得姓陆的说温慎没有实权,原来根儿在这呢。
他没心思再偷看了,轻手轻脚地出了内院,往里酒坊里逛去。
处面有人在碎粮,号子喊得又齐又亮。
白堕数了数日子,快到端午了,是该泰永德踩曲的时候了。
旁边不断有人把粮食搬进来,白堕帮忙上去扛了两袋,累得双腿直打晃,干脆放弃了。
太阳偏西的时候,温纾终于带着铃铛回来了。
她做事非常麻利,给白堕和铃铛安排了住处,换了衣服,还贴心地送了两包点心。
期间白堕嘱咐她:“你可得和少东家说,像我们俩这种好吃懒做的人,干不了力气活。”
温纾“噗嗤”一声笑了:“四哥得把你带在身边才有用处啊,怎么会让你做力气活呢。”
“他怕是没法把我带在身边了,”白堕故作高深地一笑,“你看我也算是走后门进来的,你可得给我们安排个清闲的去处。”

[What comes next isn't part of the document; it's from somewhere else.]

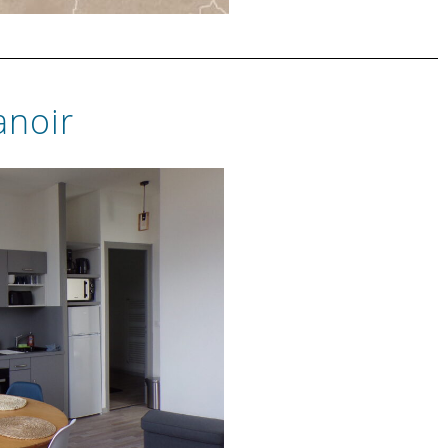
anoir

“知道了,”温纾扭不过他,只得笑着答应:“那一个去守窖池,一个去看粮堆,够清闲了吧?”
白堕嘟囔:“守窖池可不清闲。”
温纾这回没再纵着他,转身走了。
第二天一大早,昨天见过的、那个大嗓门的伙计就来敲了门,“起来嘞!这可不是能睡到太阳落山的地方!”
白堕和铃铛迷迷糊糊地揉着眼睛,跟着他往外走。
这主健谈,路上和白堕说自己叫沈知行,是泰永德的管账先生。
白堕看着他那体型,看着他那脚下生风的步子,怎么看怎么觉得不搭边。
管账先生不应该都长成姓陆的那副德行吗?
沈知行自然不知道他在胡思乱想些什么,从酒坊北门进去的时候,特意招呼所有干活的伙计过来,喊:“这两位!是大小姐从路上捡的,说是看着长得不赖,放在家里养养眼。不能干重活,不能干脏活,你们可听清了,都别欺负。”
最后一句,让他咬着牙,说出了另外的味道。
伙计们立马哄笑起来:“长得是好,我们就拿他当朵花养着。”
“对嘞,大小姐相中的,哪个舍得欺负哦。”
铃铛憋得满通红,指着一群大汉嚷嚷:“那臭女人一天到晚胡说八道!要不是她哭天抢地,追在我的屁股后求……”
白堕一把捂住他的嘴,然后看向沈知行,说:“沈先生,活再轻也是活,再简单也得有人做,您还是带我们哥俩去做工吧。”